Setting `pad_token_id` to `eos_token_id`:50256 for open-end generation.


['This year I am going to play soccer and try out surfing.\n\n"I don\'t know if I can go to the Olympics or not. I don\'t know if I\'m going to be able to play in the Olympics. I don\'t know if I\'m going to be able to compete in the World Cup or not. I don\'t know if I\'m going to be able to compete in the World Cup. I don\'t know if I\'m going to be able to compete in the World Cup. I don\'t know if I\'m going to be']

It's get repetitive after a point, but makes sense in the starting. 

Finally, let's see __Diverse beam search decoding__.

In [42]:
outputs=model.generate(**inputs,num_beams=6,num_beam_groups=3, max_new_tokens=100)
tokenizer.batch_decode(outputs, skip_special_tokens=True)

Setting `pad_token_id` to `eos_token_id`:50256 for open-end generation.

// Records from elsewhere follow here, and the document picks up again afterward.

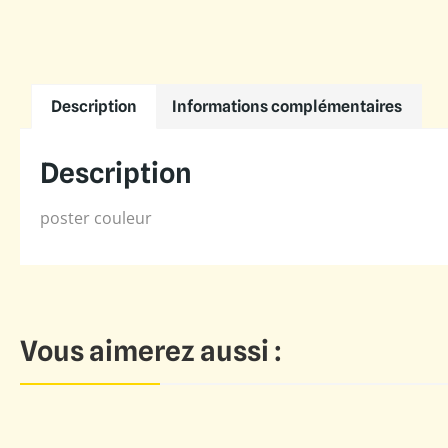
Description
Informations complémentaires
Description
poster couleur
Vous aimerez aussi :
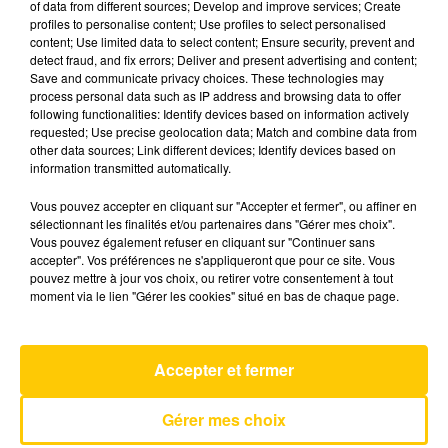
of data from different sources; Develop and improve services; Create
profiles to personalise content; Use profiles to select personalised
content; Use limited data to select content; Ensure security, prevent and
1er juin 2026 - 7 min 21 sec
detect fraud, and fix errors; Deliver and present advertising and content;
Save and communicate privacy choices. These technologies may
L'INFO DE L'AVEYRON DU 01/06/26 À
process personal data such as IP address and browsing data to offer
11H59
following functionalities: Identify devices based on information actively
requested; Use precise geolocation data; Match and combine data from
L'info de L'Aveyron
other data sources; Link different devices; Identify devices based on
information transmitted automatically.
Vous pouvez accepter en cliquant sur "Accepter et fermer", ou affiner en
sélectionnant les finalités et/ou partenaires dans "Gérer mes choix".
Vous pouvez également refuser en cliquant sur "Continuer sans
accepter". Vos préférences ne s'appliqueront que pour ce site. Vous
pouvez mettre à jour vos choix, ou retirer votre consentement à tout
AVEYRON NORD
moment via le lien "Gérer les cookies" situé en bas de chaque page.
C'est A Qui Le Tour
MYLENE FARMER
Accepter et fermer
Gérer mes choix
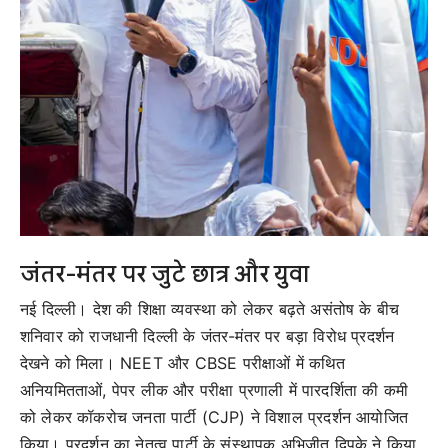
जंतर-मंतर पर जुटे छात्र और युवा
नई दिल्ली। देश की शिक्षा व्यवस्था को लेकर बढ़ते असंतोष के बीच
शनिवार को राजधानी दिल्ली के जंतर-मंतर पर बड़ा विरोध प्रदर्शन
देखने को मिला। NEET और CBSE परीक्षाओं में कथित
अनियमितताओं, पेपर लीक और परीक्षा प्रणाली में पारदर्शिता की कमी
को लेकर कॉकरोच जनता पार्टी (CJP) ने विशाल प्रदर्शन आयोजित
किया। प्रदर्शन का नेतृत्व पार्टी के संस्थापक अभिजीत दिपके ने किया,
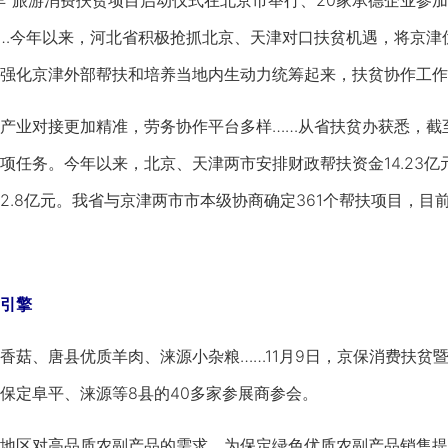
旅游消费扶贫项目启动仪式在北京市举行、20家承德企业参加
…今年以来，河北省积极抢抓北京、天津对口扶贫机遇，将京津
强化京津外部帮扶和培养当地内生动力统筹起来，扶贫协作工作
对接更加精准，劳务协作平台多样……从省扶贫办获悉，截至1
任务。今年以来，北京、天津两市安排财政帮扶资金14.23亿元，
2.8亿元。我省与京津两市市本级协商确定361个帮扶项目，目
引擎
菇、唐县优质羊肉、涞源小杂粮……11月9日，京保消费扶贫
保定阜平、涞源等8县的40多家参展商参会。
区对高品质农副产品的需求，为保定绿色优质农副产品销售提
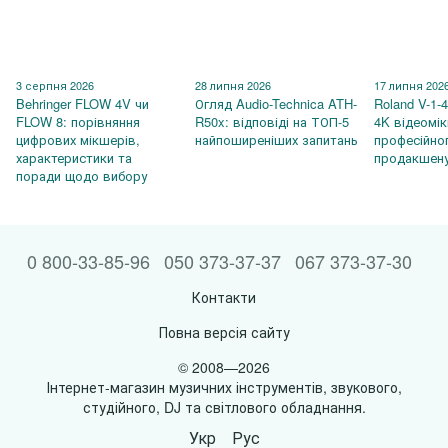
3 серпня 2026
28 липня 2026
17 липня 202
Behringer FLOW 4V чи
Огляд Audio-Technica ATH-
Roland V-1-
FLOW 8: порівняння
R50x: відповіді на ТОП-5
4K відеомі
цифрових мікшерів,
найпоширеніших запитань
професійно
характеристики та
продакшен
поради щодо вибору
0 800-33-85-96
050 373-37-37
067 373-37-30
Контакти
Повна версія сайту
© 2008—2026
Інтернет-магазин музичних інструментів, звукового,
студійного, DJ та світлового обладнання.
Укр
Рус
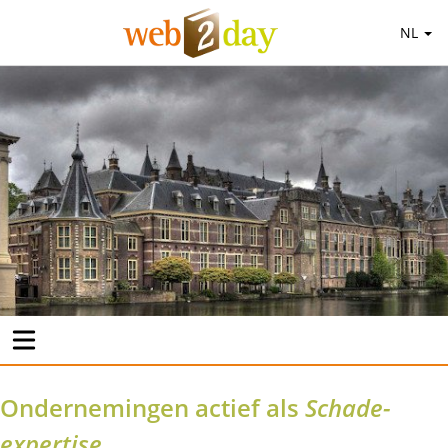
NL
Ondernemingen actief als
Schade-
expertise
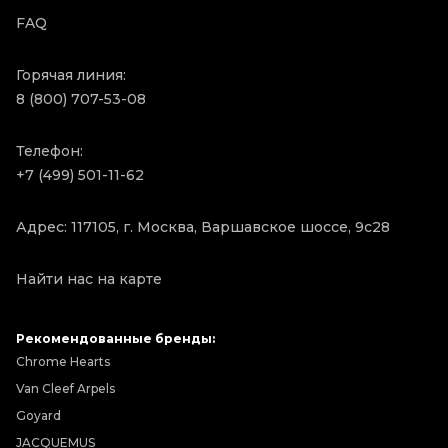
FAQ
Горячая линия:
8 (800) 707-53-08
Телефон:
+7 (499) 501-11-62
Адрес: 117105, г. Москва, Варшавское шоссе, 9с28
Найти нас на карте
Рекомендованные бренды:
Chrome Hearts
Van Cleef Arpels
Goyard
JACQUEMUS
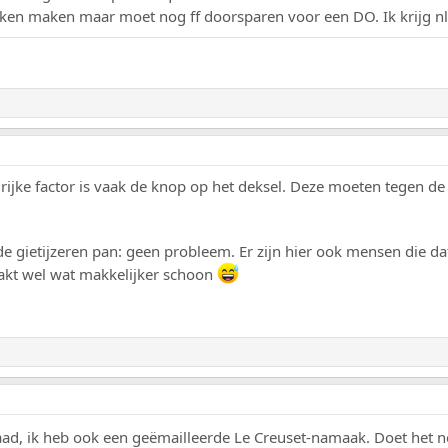
ken maken maar moet nog ff doorsparen voor een DO. Ik krijg nl
rijke factor is vaak de knop op het deksel. Deze moeten tegen de w
gietijzeren pan: geen probleem. Er zijn hier ook mensen die dat 
akt wel wat makkelijker schoon
ad, ik heb ook een geëmailleerde Le Creuset-namaak. Doet het n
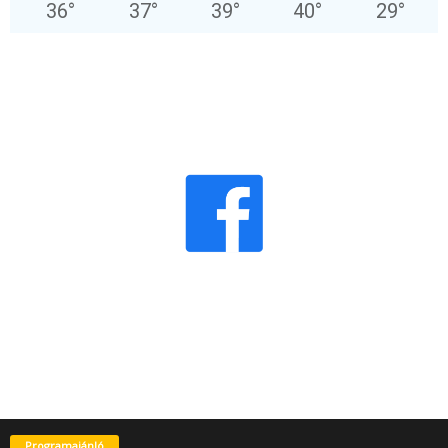
36
°
37
°
39
°
40
°
29
°
Programajánló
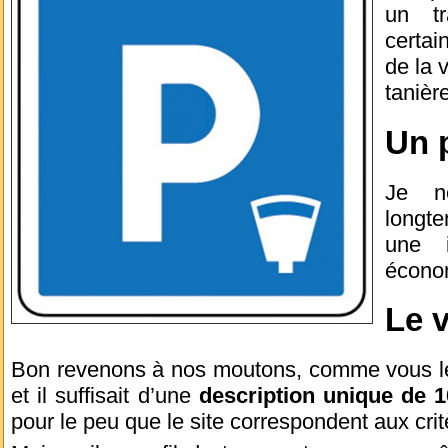
un tr
certai
de la 
tanière
Un p
Je n
longte
une i
économ
Le v
Bon revenons à nos moutons, comme vous le 
et il suffisait d’une
description unique de 1
pour le peu que le site correspondent aux crit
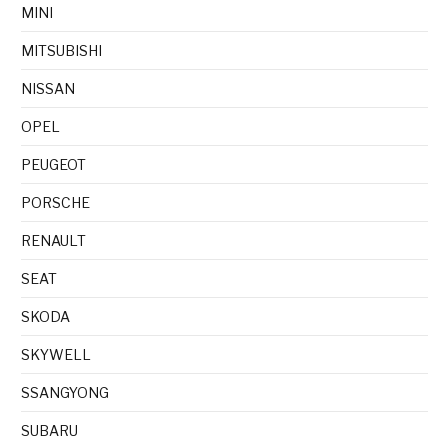
MINI
MITSUBISHI
NISSAN
OPEL
PEUGEOT
PORSCHE
RENAULT
SEAT
SKODA
SKYWELL
SSANGYONG
SUBARU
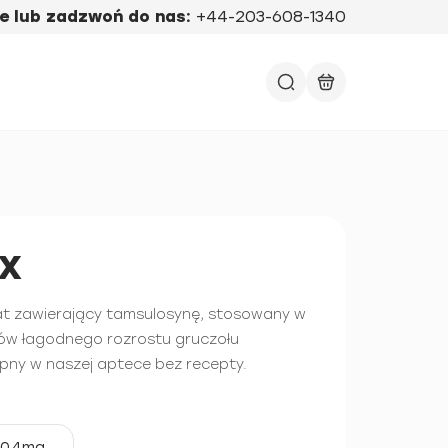
e lub zadzwoń do nas:
+44-203-608-1340
x
at zawierający tamsulosynę, stosowany w
ów łagodnego rozrostu gruczołu
pny w naszej aptece bez recepty.
0,4mg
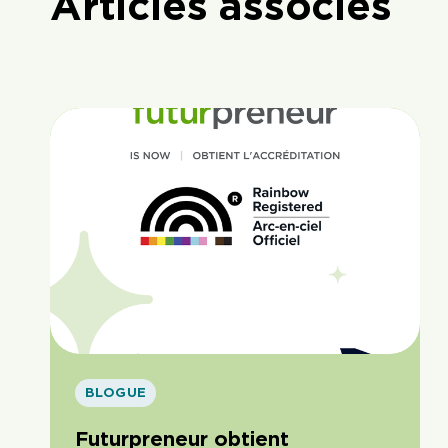
Articles associés
BLOGUE
Futurpreneur obtient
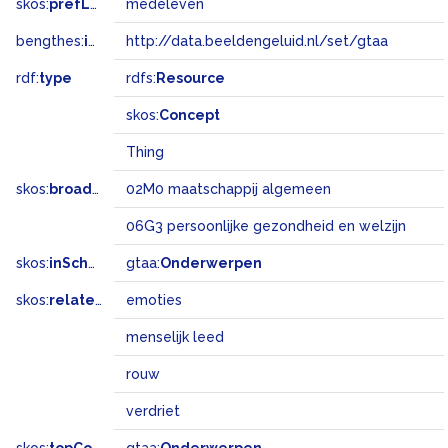
skos:
prefLabel
medeleven
bengthes:
inSet
http://data.beeldengeluid.nl/set/gtaa
rdf:
type
rdfs:
Resource
skos:
Concept
Thing
skos:
broadMatch
02M0 maatschappij algemeen
06G3 persoonlijke gezondheid en welzijn
skos:
inScheme
gtaa:
Onderwerpen
skos:
related
emoties
menselijk leed
rouw
verdriet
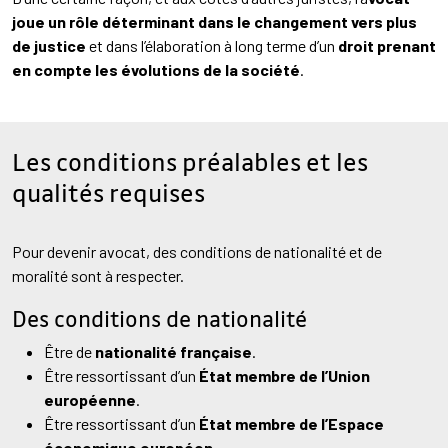
joue un rôle déterminant dans le changement vers plus
de justice
et dans l’élaboration à long terme d’un
droit prenant
en compte les évolutions de la société
.
Les conditions préalables et les
qualités requises
Pour devenir avocat, des conditions de nationalité et de
moralité sont à respecter.
Des conditions de nationalité
Être de
nationalité française
.
Être ressortissant d’un
État membre de l’Union
européenne
.
Être ressortissant d’un
État membre de l’Espace
économique européen
.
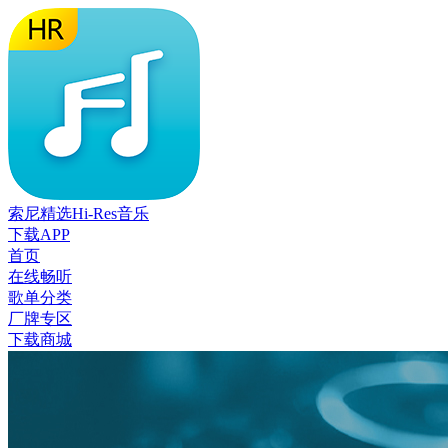
索尼精选Hi-Res音乐
下载APP
首页
在线畅听
歌单分类
厂牌专区
下载商城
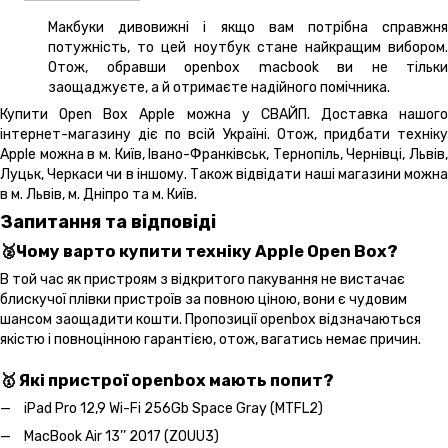
Макбуки дивовижні і якщо вам потрібна справжня
потужність, то цей ноутбук стане найкращим вибором.
Отож, обравши openbox macbook ви не тільки
заощаджуєте, а й отримаєте надійного помічника.
Купити Open Box Apple можна у СВАЙП. Доставка нашого
інтернет-магазину діє по всій Україні. Отож, придбати техніку
Apple можна в м. Київ, Івано-Франківськ, Тернопіль, Чернівці, Львів,
Луцьк, Черкаси чи в іншому. Також відвідати наші магазини можна
в м. Львів, м. Дніпро та м. Київ.
Запитання та відповіді
🥈Чому варто купити техніку Apple Open Box?
В той час як пристроям з відкритого пакування не вистачає
блискучої плівки пристроїв за повною ціною, вони є чудовим
шансом заощадити кошти. Пропозиції openbox відзначаються
якістю і повноцінною гарантією, отож, вагатись немає причин.
🥇 Які пристрої openbox мають попит?
iPad Pro 12,9 Wi-Fi 256Gb Space Gray (MTFL2)
MacBook Air 13’’ 2017 (Z0UU3)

["This year I am going to play soccer and try out surfing. I'm going to try out surfing and try out surfing and try out surfing and try out surfing and try out surfing and try out surfing and try out surfing and try out surfing and try out surfing and try out surfing and try out surfing and try out surfing and try out surfing and try out surfing and try out surfing and try out surfing and try out surfing and try out surfing and try out surfing and try out surfing and try out surfing and try out surfing and try out surfing and try out surfing and"]

Ok!!! In this notebook, we tried different decoding strategies for transformer models and saw the varying results produced by each strategy.